Github actions for Docker image

mpetroff / pannellum

Pannellum is a lightweight, free, and open source panorama viewer for the web.

https://pannellum.org/

MIT License

4.15k stars 710 forks source link

Github actions for Docker image #1216

Closed Elbandi closed 1 month ago

Elbandi commented 1 month ago

This pr do lots of thins:

Adds a github action to build generate-panorama and push to gh container registry
Updated the image base to latest (24.04) Ubuntu LTS.
Add renovate bot to track and upgrade image and ubuntu package versions (this will trigger the action to rebuild image)

For renovatebot you need a PAT token (read only access).

mpetroff commented 1 month ago

This "fixes" things that aren't broken.

I have no desire to deal with the Github container registry (or any other container registry).
It's far too soon to update to Ubuntu 24.04. I'd at least wait for 24.04.1. The image base should be updated within the next year, though, before 20.04 goes out of support.
I see no benefit to setting explicit version numbers in the Dockerfile. And then adding a third-party service to create pull requests to update these explicit versions would just waste my time with reviewing unnecessary pull requests.

I appreciate the effort, but I don't see any value in these changes.

Elbandi commented 1 month ago

ok, as you want.
ubuntu focal end in 10 months. and i dont know why, hugin-tools is missing from 22.04 LTS. So it is a necessary think to upgrade to 24 so early...
security upgrade. If someone dont want to use 1-2 years old image, this is a possible solution to rebuild docker container if needs.

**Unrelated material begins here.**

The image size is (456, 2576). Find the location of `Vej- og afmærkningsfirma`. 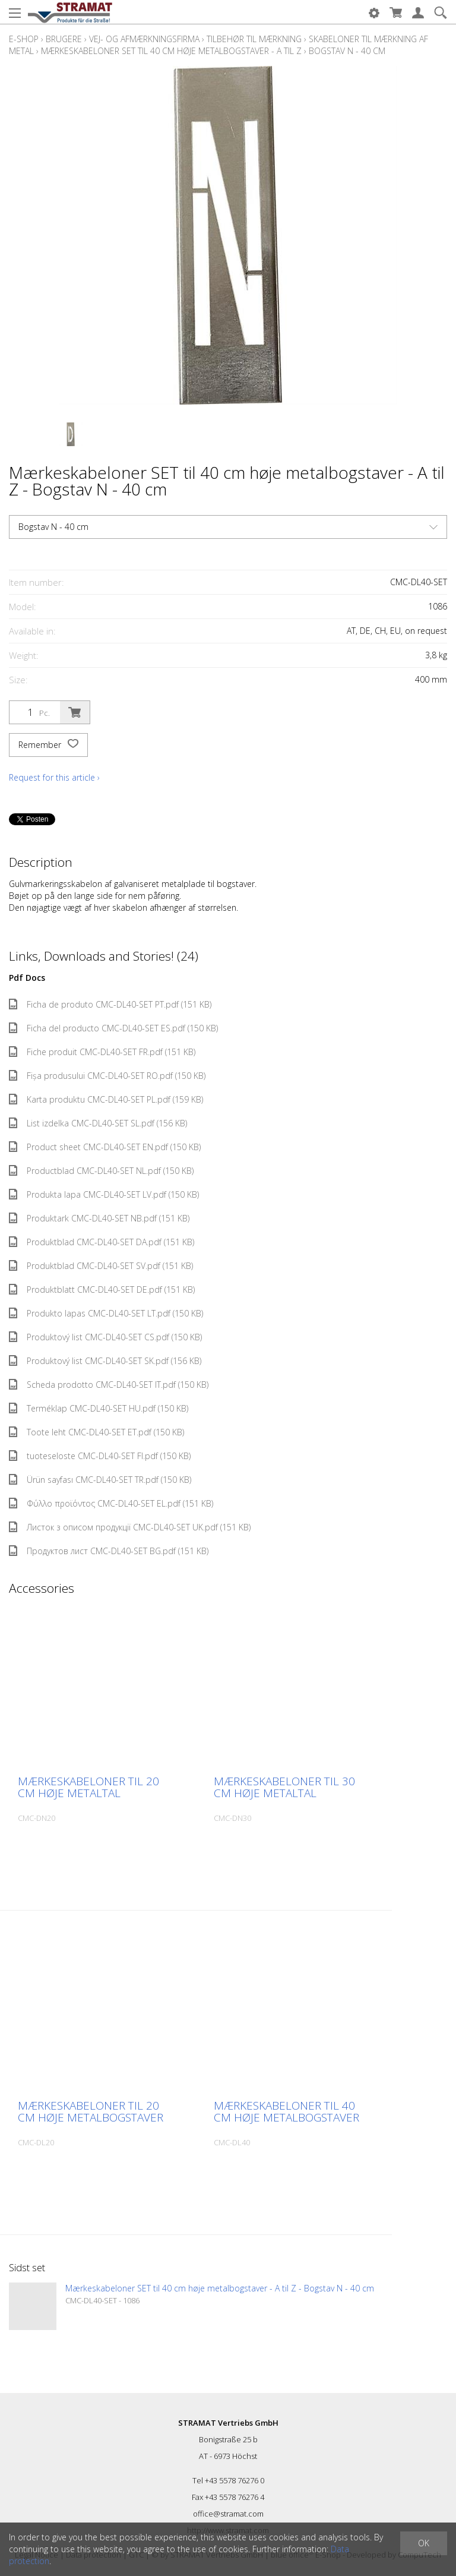 Vej- og afmærkningsfirma is located at coordinates (144, 39).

mpetroff commented 1 month ago

Hugin was missing from Debian unstable for a brief period of time in early 2022 due to a dependency issue. It just happened to overlap with the time when Ubuntu 22.04 was branched off from it. The base image can be updated in a few months, once the bugs are worked out of 24.04 but still well before 20.04 goes out of support.

If you don't pin version numbers, the latest versions will be used. Pinning version numbers forces older packages to be used until the pinned version numbers are updated, which is the potential security issue, not the other way around.

Elbandi commented 1 month ago

The pined versions are upgraded by renovatebot. after versionupgrade PR is accepted (by hand or automatic), image build action is triggered. So you dont have to watch packages every day/weeks and start imagebuild yourself, workflow do it instead of you.

mpetroff commented 1 month ago

So you dont have to watch packages every day/weeks and start imagebuild yourself

Currently, I don't need to watch anything. With this change, I would need to deal with useless pull requests. Thus, it would make more work for me. Thus, it isn't happening.